Question

The magnetic field associated with a light wave is given, at the origin, by $ B = {B_o}\left[ {\sin \left( {3.14 \times {{10}^7}} \right)ct + \sin \left( {6.28 \times {{10}^7}} \right)ct} \right] $ . If this light falls on a silver plate having a work function of $ 4.7eV $ , what will be the maximum kinetic energy of the photo electrons?
 $ \left( {c = 3 \times {{10}^8}m{s^{ - 1}};h = 6.6 \times {{10}^{ - 34}}J - s} \right) $
(A) $ 7.72eV $
(B) $ 8.52eV $
(C) $ 12.5eV $
(D) $ 6.82eV $

Answer 1

Hint: As the magnetic field is made up of 2 waves we need to find the frequency of the wave which is the maximum. Then using that frequency, we need to find the energy of the photons. The energy of the photo electrons will be the energy of the photons minus the work function of the metal.

Formula Used: In this solution we will be using the following formulas,
 $ \Rightarrow K.E. = E + \phi $
where $ K.E. $ is the kinetic energy of the photo electrons,
 $ E $ is the energy of the photons and
 $ \phi $ is the work function of the metal.
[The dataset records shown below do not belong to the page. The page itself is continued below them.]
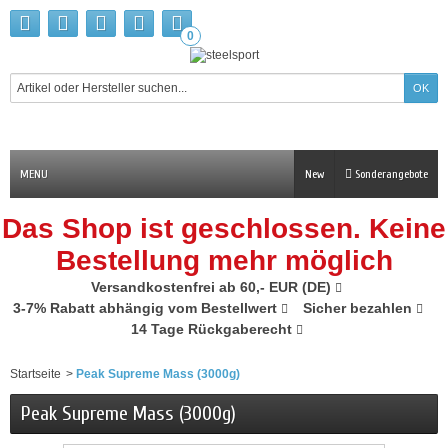
0
MENU
New
Sonderangebote
Das Shop ist geschlossen. Keine
Bestellung mehr möglich
Versandkostenfrei ab 60,- EUR (DE)
3-7% Rabatt abhängig vom Bestellwert
Sicher bezahlen
14 Tage Rückgaberecht
Startseite
>
Peak Supreme Mass (3000g)
Peak Supreme Mass (3000g)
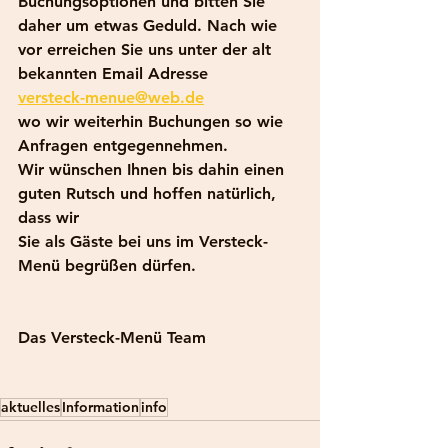
Buchungsoptionen und bitten Sie 
daher um etwas Geduld. Nach wie 
vor erreichen Sie uns unter der alt 
bekannten Email Adresse
versteck-menue@web.de
wo wir weiterhin Buchungen so wie 
Anfragen entgegennehmen.
Wir wünschen Ihnen bis dahin einen 
guten Rutsch und hoffen natürlich, 
dass wir
Sie als Gäste bei uns im Versteck-
Menü begrüßen dürfen.
Das Versteck-Menü Team
aktuelles
Information
info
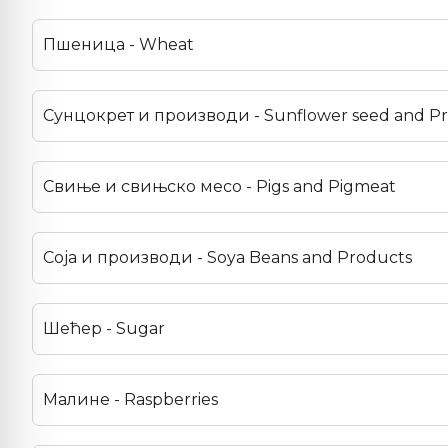
Пшеница - Wheat
Сунцокрет и производи - Sunflower seed and P
Свиње и свињско месо - Pigs and Pigmeat
Соја и производи - Soya Beans and Products
Шећер - Sugar
Малине - Raspberries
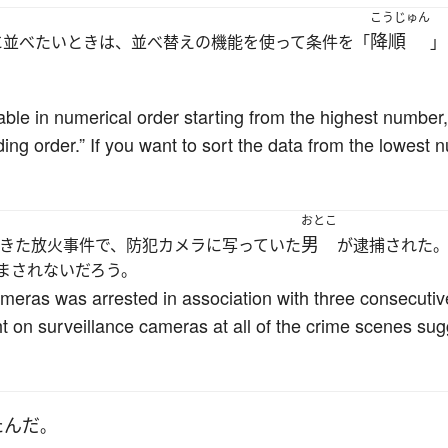
こうじゅん
降順
に並べたいときは、並べ替えの機能を使って条件を「
」
 table in numerical order starting from the highest number
ing order.” If you want to sort the data from the lowest 
おとこ
男
きた放火事件で、防犯カメラに写っていた
が逮捕された
まされないだろう。
meras was arrested in association with three consecutiv
t on surveillance cameras at all of the crime scenes su
た
んだ
。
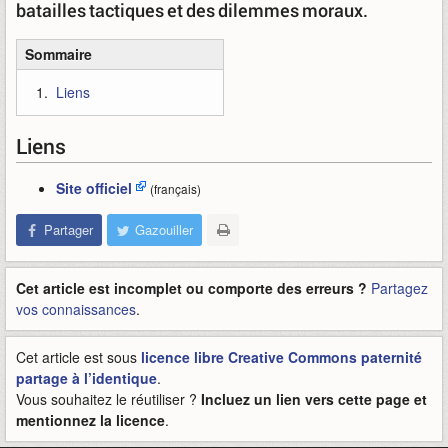
batailles tactiques et des dilemmes moraux.
Sommaire
Liens
Liens
Site officiel
(français)
Partager
Gazouiller
Cet article est incomplet ou comporte des erreurs ?
Partagez
vos connaissances
.
Cet article est sous
licence libre Creative Commons paternité
partage à l’identique
.
Vous souhaitez le réutiliser ?
Incluez un lien vers cette page et
mentionnez la licence
.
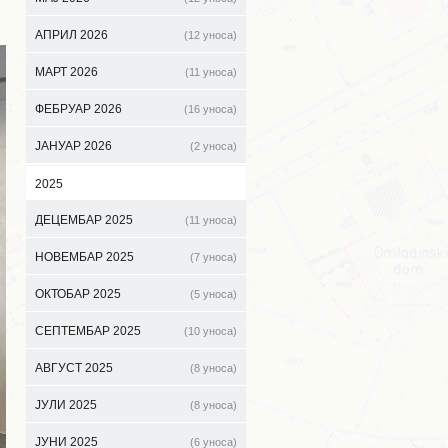
АПРИЛ 2026
(12 уноса)
МАРТ 2026
(11 уноса)
ФЕБРУАР 2026
(16 уноса)
ЈАНУАР 2026
(2 уноса)
2025
ДЕЦЕМБАР 2025
(11 уноса)
НОВЕМБАР 2025
(7 уноса)
ОКТОБАР 2025
(5 уноса)
СЕПТЕМБАР 2025
(10 уноса)
АВГУСТ 2025
(8 уноса)
ЈУЛИ 2025
(8 уноса)
ЈУНИ 2025
(6 уноса)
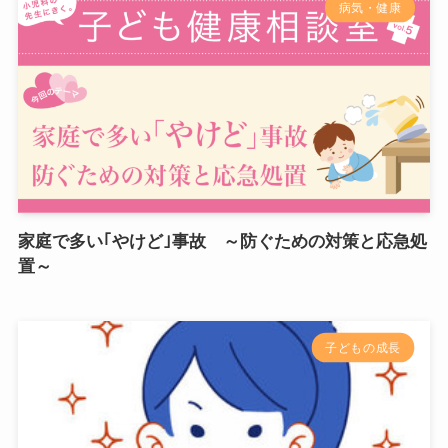
病気・健康
家庭で多い｢やけど｣事故 ～防ぐための対策と応急処
置～
子どもの成長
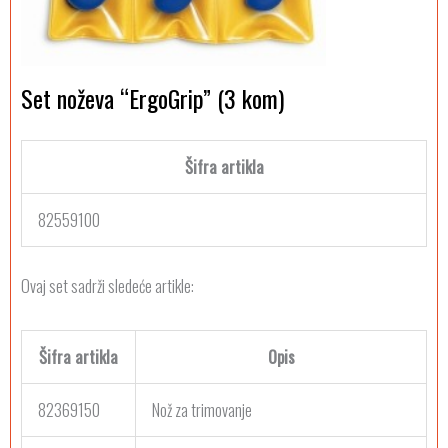
Set noževa “ErgoGrip” (3 kom)
Šifra artikla
82559100
Ovaj set sadrži sledeće artikle:
Šifra artikla
Opis
82369150
Nož za trimovanje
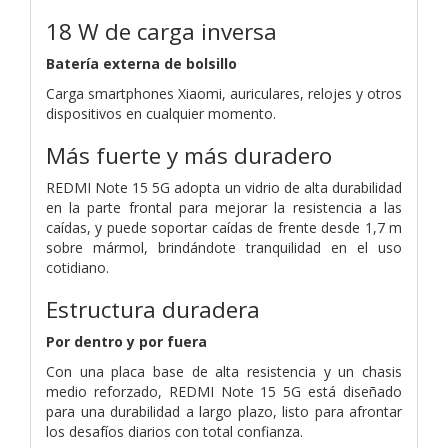
18 W de carga inversa
Batería externa de bolsillo
Carga smartphones Xiaomi, auriculares, relojes y otros
dispositivos en cualquier momento.
Más fuerte y más duradero
REDMI Note 15 5G adopta un vidrio de alta durabilidad
en la parte frontal para mejorar la resistencia a las
caídas, y puede soportar caídas de frente desde 1,7 m
sobre mármol, brindándote tranquilidad en el uso
cotidiano.
Estructura duradera
Por dentro y por fuera
Con una placa base de alta resistencia y un chasis
medio reforzado, REDMI Note 15 5G está diseñado
para una durabilidad a largo plazo, listo para afrontar
los desafíos diarios con total confianza.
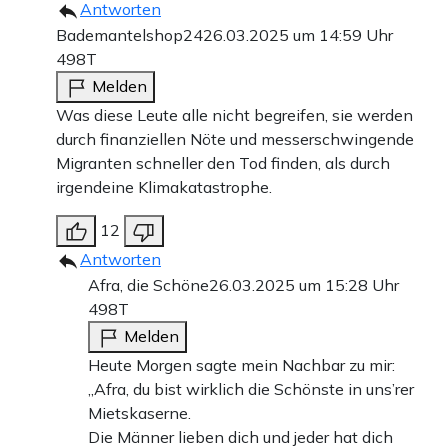
Antworten
Bademantelshop24
26.03.2025 um 14:59 Uhr
498T
Melden
Was diese Leute alle nicht begreifen, sie werden
durch finanziellen Nöte und messerschwingende
Migranten schneller den Tod finden, als durch
irgendeine Klimakatastrophe.
12
Antworten
Afra, die Schöne
26.03.2025 um 15:28 Uhr
498T
Melden
Heute Morgen sagte mein Nachbar zu mir:
„Afra, du bist wirklich die Schönste in uns’rer
Mietskaserne.
Die Männer lieben dich und jeder hat dich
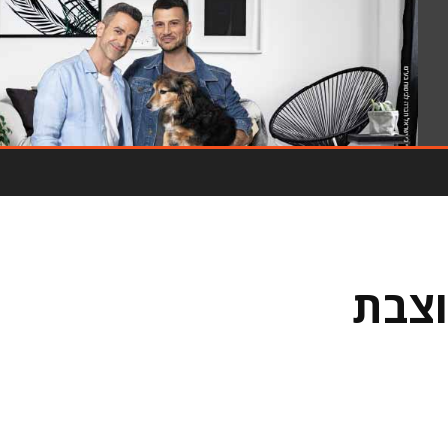
- פרסומת -
וצבת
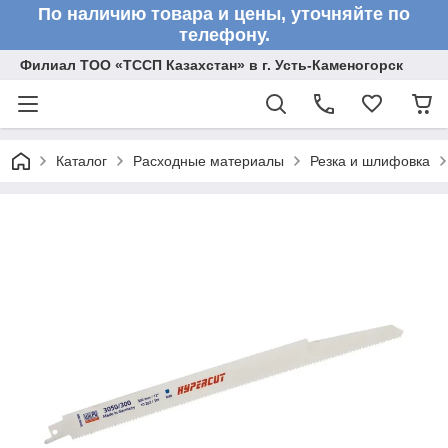
По наличию товара и цены, уточняйте по
телефону.
Филиал ТОО «ТССП Казахстан» в г. Усть-Каменогорск
Каталог
Расходные материалы
Резка и шлифовка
Complete step by step answer
In the question, we are given the magnetic field associated with the light wave. Here we can see that the magnetic field consists of two waves. So the photons having the maximum energy will be coming from the wave having the maximum frequency. In the question the two waves given are,
 $ \Rightarrow {B_1} = {B_o}\sin \left( {3.14 \times {{10}^7}c} \right)t $
The amount $ 3.14 \times {10^7}c $ is the frequency of the wave and let us denote it by $ {\omega _1} = 3.14 \times {10^7}c $
The second wave is
 $ \Rightarrow {B_2} = {B_o}\sin \left( {6.28 \times {{10}^7}c} \right)t $ . In this case similarly the frequency of the wave will be, $ {\omega _2} = 6.28 \times {10^7}c $
So the frequency of the photons due to these waves will be $ {\upsilon _1} $ and $ {\upsilon _2} $ and their values will be given by
 $ \Rightarrow {\upsilon _1} = \dfrac{{{\omega _1}}}{{2\pi }} $ and $ {\upsilon _2} = \dfrac{{{\omega _2}}}{{2\pi }} $
Therefore, substituting the values we get,
 $ \Rightarrow {\upsilon _1} = \dfrac{{3.14 \times {{10}^7}c}}{{2\pi }} $
So we get,
 $ \Rightarrow {\upsilon _1} = \dfrac{1}{2} \times {10^7}c $ and,
 $ \Rightarrow {\upsilon _2} = \dfrac{{6.28 \times {{10}^7}c}}{{2\pi }} $
So we get,
 $ \Rightarrow {\upsilon _2} = {10^7}c $
Hence we can see that the value of $ {\upsilon _2} $ is more than $ {\upsilon _1} $ . So the frequency of the photons will be $ {\upsilon _2} $ . From the frequency of the photons, we can get their energy as,
 $ \Rightarrow E = h{\upsilon _2} $
In the question we are given $ c = 3 \times {10^8}m{s^{ - 1}} $ and $ h = 6.6 \times {10^{ - 34}}J - s $ .
So substituting the values we get,
 $ \Rightarrow E = 6.6 \times {10^{ - 34}} \times {10^7} \times 3 \times {10^8} $
Calculating we get,
 $ \Rightarrow E = 1.98 \times {10^{ - 18}}J $
Now to convert this into electron volt, the conversion factor is,
 $ \Rightarrow 1J = 6.24 \times {10^{18}}eV $
So we get,
 $ \Rightarrow E = 1.98 \times {10^{ - 18}} \times 6.24 \times {10^{18}}eV $
This gives us,
 $ \Rightarrow E = 12.4eV $
Now, the kinetic energy of the photo electrons are given by
 $ \Rightarrow K.E. = E + \phi $
In the question we are given $ \phi = 4.7eV $
So substituting we get,
 $ \Rightarrow K.E. = \left( {12.4 - 4.7} \right)eV $
This is equal to, $ K.E. = 7.7eV \simeq 7.72eV $
So the kinetic energy of the photo electrons is equal to $ 7.72eV $ .
So the option (A) is correct.

Note
The photoelectric effect is a phenomenon where electrons are emitted from the surface of metals when light of sufficient frequency strikes on it. The kinetic energy of these electrons increases with the increase in the intensity of the light wave.